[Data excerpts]
[Start of section]
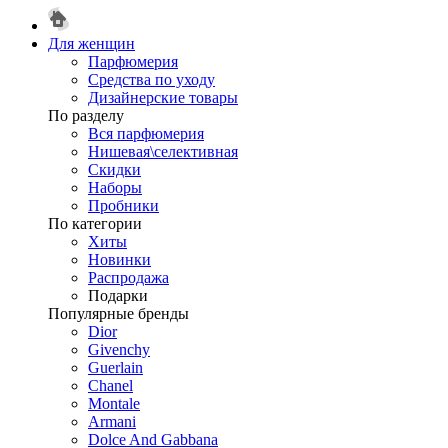
Для женщин
Парфюмерия
Средства по уходу
Дизайнерские товары
По разделу
Вся парфюмерия
Нишевая\селективная
Скидки
Наборы
Пробники
По категории
Хиты
Новинки
Распродажа
Подарки
Популярные бренды
Dior
Givenchy
Guerlain
Chanel
Montale
Armani
Dolce And Gabbana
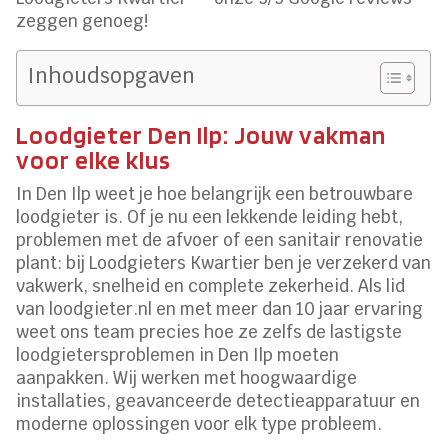
zeggen genoeg!
Inhoudsopgaven
Loodgieter Den Ilp: Jouw vakman
voor elke klus
In Den Ilp weet je hoe belangrijk een betrouwbare
loodgieter is. Of je nu een lekkende leiding hebt,
problemen met de afvoer of een sanitair renovatie
plant: bij Loodgieters Kwartier ben je verzekerd van
vakwerk, snelheid en complete zekerheid. Als lid
van loodgieter.nl en met meer dan 10 jaar ervaring
weet ons team precies hoe ze zelfs de lastigste
loodgietersproblemen in Den Ilp moeten
aanpakken. Wij werken met hoogwaardige
installaties, geavanceerde detectieapparatuur en
moderne oplossingen voor elk type probleem.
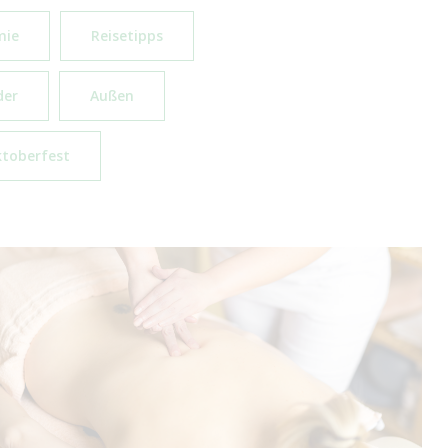
mie
Reisetipps
der
Außen
toberfest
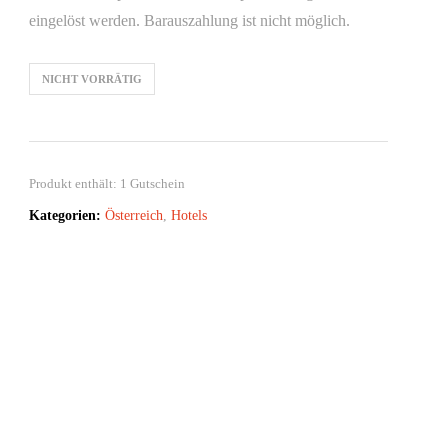
eingelöst werden. Barauszahlung ist nicht möglich.
NICHT VORRÄTIG
Produkt enthält: 1
Gutschein
Kategorien:
Österreich
,
Hotels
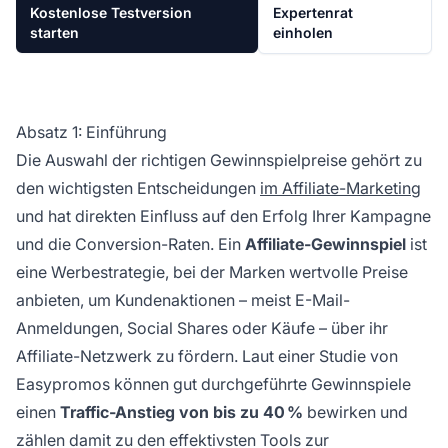
Kostenlose Testversion
Expertenrat
starten
einholen
Absatz 1: Einführung
Die Auswahl der richtigen Gewinnspielpreise gehört zu
den wichtigsten Entscheidungen
im Affiliate-Marketing
und hat direkten Einfluss auf den Erfolg Ihrer Kampagne
und die Conversion-Raten. Ein
Affiliate-Gewinnspiel
ist
eine Werbestrategie, bei der Marken wertvolle Preise
anbieten, um Kundenaktionen – meist E-Mail-
Anmeldungen, Social Shares oder Käufe – über ihr
Affiliate-Netzwerk zu fördern. Laut einer Studie von
Easypromos können gut durchgeführte Gewinnspiele
einen
Traffic-Anstieg von bis zu 40 %
bewirken und
zählen damit zu den effektivsten Tools zur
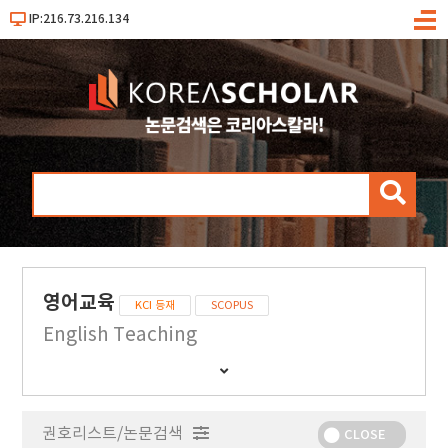
IP:216.73.216.134
메
뉴
검
색
영어교육
KCI 등재
SCOPUS
English Teaching
간
행
물
권호리스트/논문검색
정
CLOSE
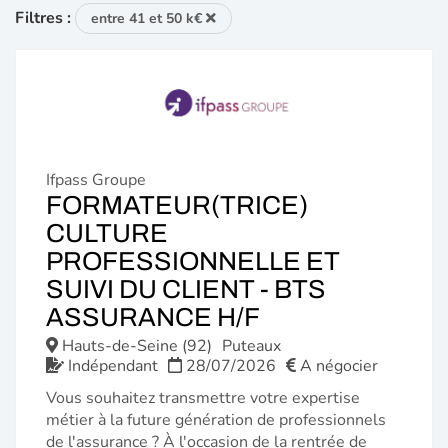
Filtres :
entre 41 et 50 k€
Ifpass Groupe
FORMATEUR(TRICE)
CULTURE
PROFESSIONNELLE ET
SUIVI DU CLIENT - BTS
(NOUVELLE
ASSURANCE H/F
FENÊTRE)
Hauts-de-Seine (92)
Puteaux
Indépendant
28/07/2026
A négocier
Vous souhaitez transmettre votre expertise
métier à la future génération de professionnels
de l'assurance ? À l'occasion de la rentrée de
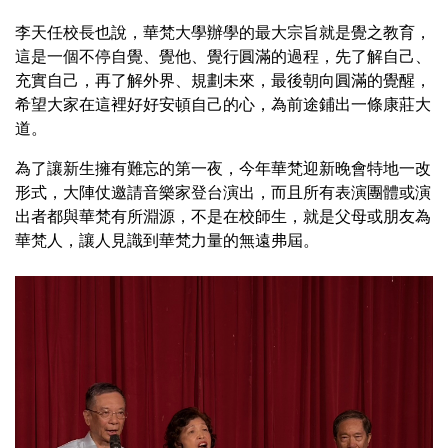
李天任校長也說，華梵大學辦學的最大宗旨就是覺之教育，
這是一個不停自覺、覺他、覺行圓滿的過程，先了解自己、
充實自己，再了解外界、規劃未來，最後朝向圓滿的覺醒，
希望大家在這裡好好安頓自己的心，為前途鋪出一條康莊大
道。
為了讓新生擁有難忘的第一夜，今年華梵迎新晚會特地一改
形式，大陣仗邀請音樂家登台演出，而且所有表演團體或演
出者都與華梵有所淵源，不是在校師生，就是父母或朋友為
華梵人，讓人見識到華梵力量的無遠弗屆。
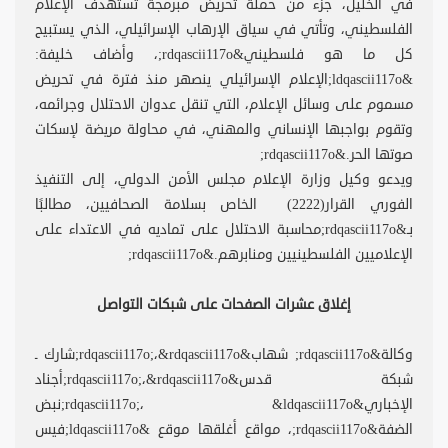
في الخليل، جزء من حملة تحريض مبرمجة تستهدف الإعلام
الفلسطيني، وتأتي في سياق الإرهاب الإسرائيلي، الذي يستبيح
كل ما هو فلسطيني&rdqascii117o;، وأضاف خليفة:
&ldqascii117o;الإعلام الإسرائيلي ينصهر منذ فترة في تحريض
مسموم على وسائل الإعلام، التي تنقل عدوان الاحتلال وجرائمه،
وتقوم بواجبها الإنساني والمهني، في محاولة مريضة لإسكات
صوتها الحر.&rdqascii117o;
ويدعو وكيل وزارة الإعلام مجلس الأمن الدولي، إلى التنفيذ
الفوري القرار(2222) الخاص بسلامة الصحافيين، مطالبًا
بـ&rdqascii117o;محاسبة الاحتلال على تماديه في الاعتداء على
الإعلاميين الفلسطينيين ومنابرهم.&rdqascii117o;
إغلاق عشرات الصفحات على شبكات التواصل
وكالة&rdqascii117o; شهاب&rdqascii117o;،&rdqascii117o;شارك ـ
شبكة قدس&rdqascii117o;،&rdqascii117o;أجناد
الإخباري&rdqascii117o;، &ldqascii117o;نبض
الضفة&rdqascii117o;، مواقع أغلقها موقع &ldqascii117o;فيس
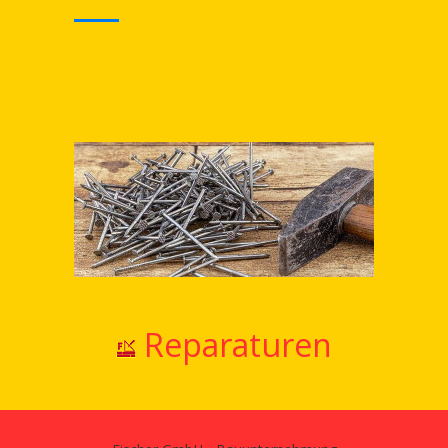
Reparaturen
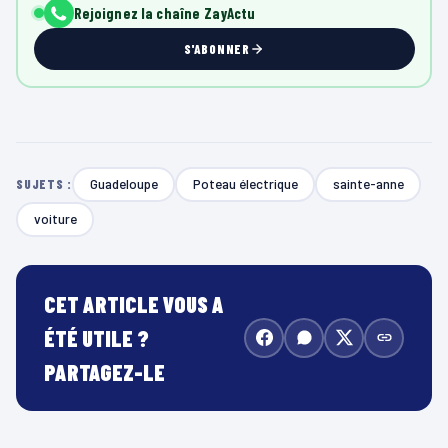
Rejoignez la chaîne ZayActu
S'ABONNER
Guadeloupe
Poteau électrique
sainte-anne
SUJETS :
voiture
CET ARTICLE VOUS A
ÉTÉ UTILE ?
PARTAGEZ-LE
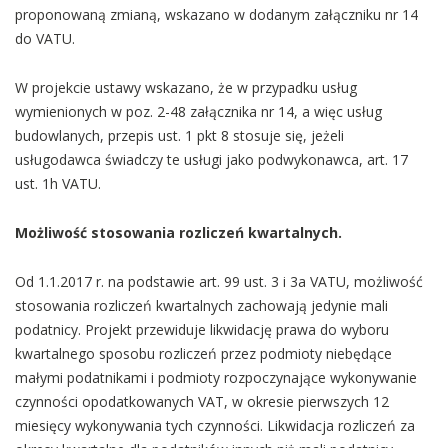
proponowaną zmianą, wskazano w dodanym załączniku nr 14
do VATU.
W projekcie ustawy wskazano, że w przypadku usług
wymienionych w poz. 2-48 załącznika nr 14, a więc usług
budowlanych, przepis ust. 1 pkt 8 stosuje się, jeżeli
usługodawca świadczy te usługi jako podwykonawca, art. 17
ust. 1h VATU.
Możliwość stosowania rozliczeń kwartalnych.
Od 1.1.2017 r. na podstawie art. 99 ust. 3 i 3a VATU, możliwość
stosowania rozliczeń kwartalnych zachowają jedynie mali
podatnicy. Projekt przewiduje likwidację prawa do wyboru
kwartalnego sposobu rozliczeń przez podmioty niebędące
małymi podatnikami i podmioty rozpoczynające wykonywanie
czynności opodatkowanych VAT, w okresie pierwszych 12
miesięcy wykonywania tych czynności. Likwidacja rozliczeń za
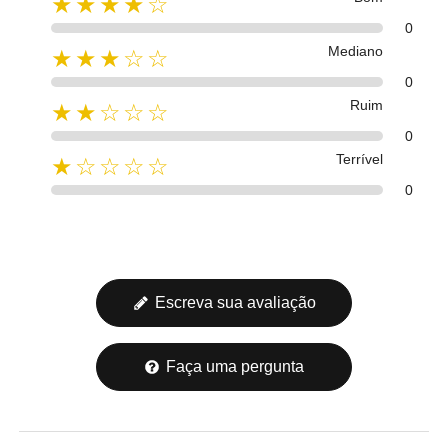
★★★★☆
0
Mediano
★★★☆☆
0
Ruim
★★☆☆☆
0
Terrível
★☆☆☆☆
0
Escreva sua avaliação
Faça uma pergunta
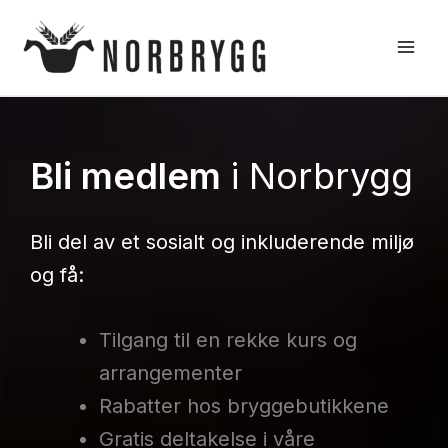
Hopp
rett
til
innholdet
Bli medlem
i Norbrygg
Bli del av et sosialt og inkluderende miljø
og få:
Tilgang til en rekke kurs og
arrangementer
Rabatter hos bryggebutikkene
Gratis deltakelse i våre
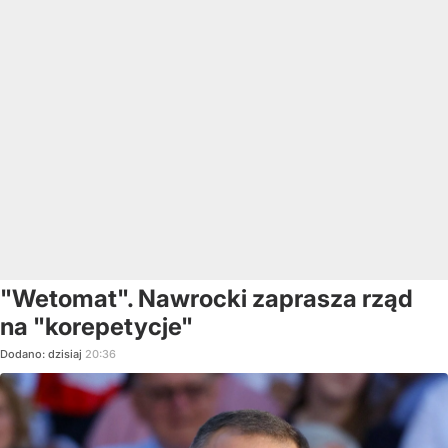
"Wetomat". Nawrocki zaprasza rząd
na "korepetycje"
Dodano:
dzisiaj
20:36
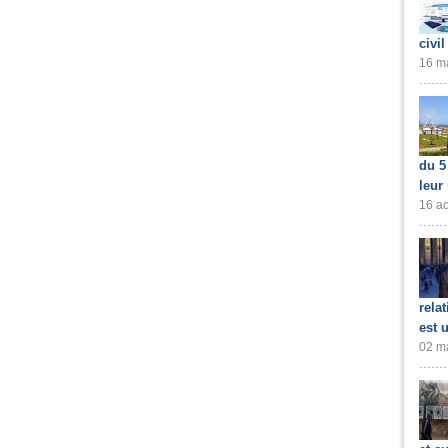
civil
16 ma
du 5
leur
16 ao
rela
est 
02 ma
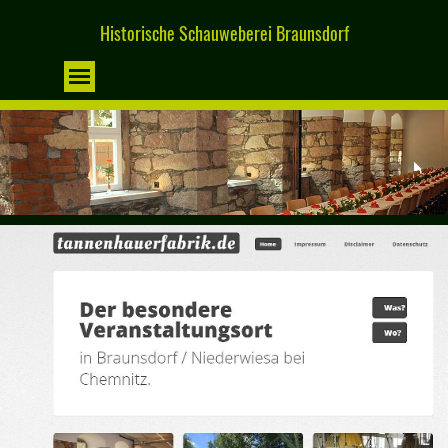
Direkt zum Seiteninhalt
Historische Schauweberei Braunsdorf
Menü überspringen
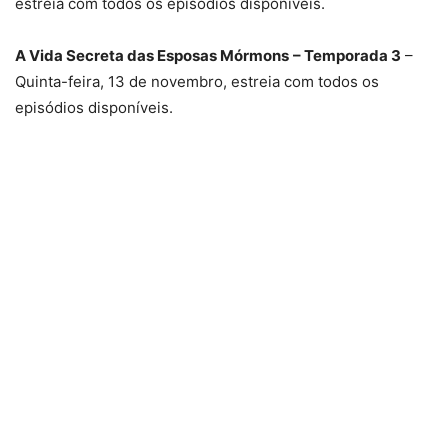
estreia com todos os episódios disponíveis.
A Vida Secreta das Esposas Mórmons
– Temporada 3
–
Quinta-feira, 13 de novembro, estreia com todos os
episódios disponíveis.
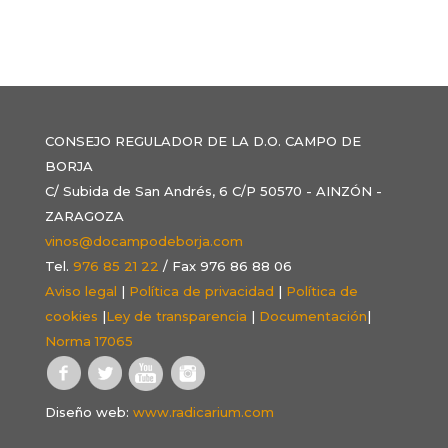
CONSEJO REGULADOR DE LA D.O. CAMPO DE
BORJA
C/ Subida de San Andrés, 6 C/P 50570 - AINZÓN -
ZARAGOZA
vinos@docampodeborja.com
Tel.
976 85 21 22
/ Fax 976 86 88 06
Aviso legal
|
Política de privacidad
|
Política de
cookies
|
Ley de transparencia
|
Documentación
|
Norma 17065
Diseño web:
www.radicarium.com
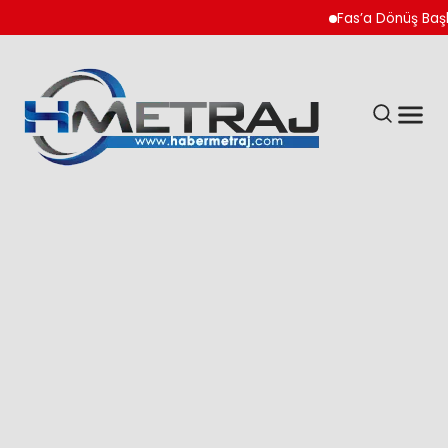
Fas’a Dönüş Başlad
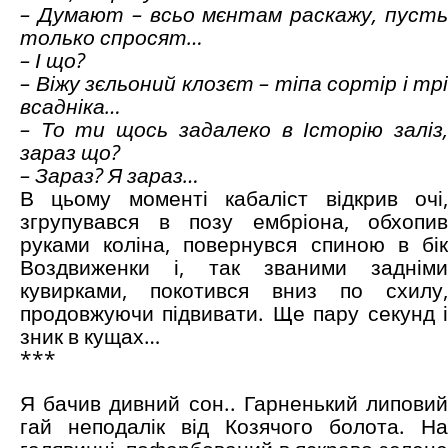
– Думают – всьо мєнтам раскажу, пусть
только спросят…
– І що?
– Віжу зєльоний клозєт – тіпа сортір і трі
всадніка…
– То ти щось задалеко в Історію заліз,
зараз що?
– Зараз? Я зараз…
В цьому моменті кабаліст відкрив очі,
згрупувався в позу ембріона, обхопив
руками коліна, повернувся спиною в бік
Воздвиженки і, так званими задніми
кувирками, покотився вниз по схилу,
продовжуючи підвивати. Ще пару секунд і
зник в кущах…
***
Я бачив дивний сон.. Гарненький липовий
гай неподалік від Козячого болота. На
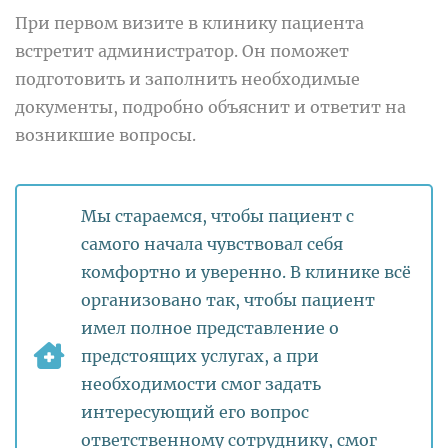
При первом визите в клинику пациента
встретит администратор. Он поможет
подготовить и заполнить необходимые
документы, подробно объяснит и ответит на
возникшие вопросы.
Мы стараемся, чтобы пациент с
самого начала чувствовал себя
комфортно и уверенно. В клинике всё
организовано так, чтобы пациент
имел полное представление о
предстоящих услугах, а при
необходимости смог задать
интересующий его вопрос
ответственному сотруднику, смог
[End of section]
*Your task*. Among the lines above, find the ones containing "episódios" and copy them.

*Response to the exercise*.
estreia com todos os episódios disponíveis.
episódios disponíveis.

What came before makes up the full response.